关键词:
Automatic performance tuning
hardware simulation
scheduling
simultaneous localization and mapping (SLAM)
摘要:
Visual understanding of 3-D environments in real time, at low power, is a huge computational challenge. Often referred to as simultaneous localization and mapping (SLAM), it is central to applications spanning domestic and industrial robotics, autonomous vehicles, and virtual and augmented reality.

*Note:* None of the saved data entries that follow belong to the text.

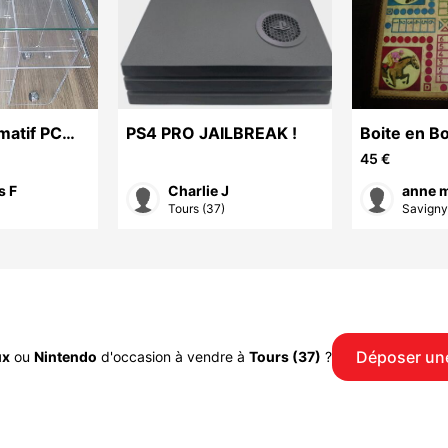
matif PC
PS4 PRO JAILBREAK !
Boite en B
ble
Multiples 
45 €
s F
Charlie J
anne m
Tours (37)
Savigny-
Déposer un
ux
ou
Nintendo
d'occasion à vendre à
Tours (37)
?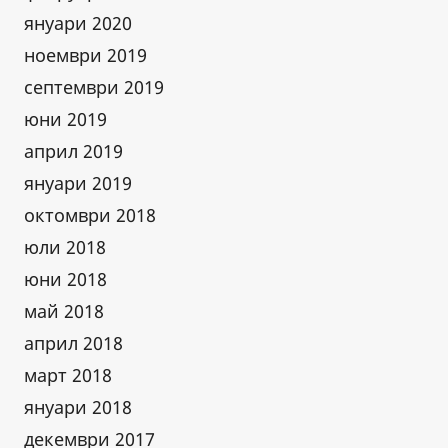
януари 2020
ноември 2019
септември 2019
юни 2019
април 2019
януари 2019
октомври 2018
юли 2018
юни 2018
май 2018
април 2018
март 2018
януари 2018
декември 2017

This paper describes the results of a major research effort to assemble the algorithms, architectures, tools, and systems software needed to enable delivery of SLAM, by supporting applications specialists in selecting and configuring the appropriate algorithm and the appropriate hardware, and compilation pathway, to meet their performance, accuracy, and energy consumption goals. The major contributions we present are: 1) tools and methodology for systematic quantitative evaluation of SLAM algorithms;2) automated, machine-learning-guided exploration of the algorithmic and implementation design space with respect to multiple objectives;3) end-to-end simulation tools to enable optimization of heterogeneous, accelerated architectures for the specific algorithmic requirements of the various SLAM algorithmic approaches;and 4) tools for delivering, where appropriate, accelerated, adaptive SLAM solutions in a managed, JIT-compiled, adaptive runtime context.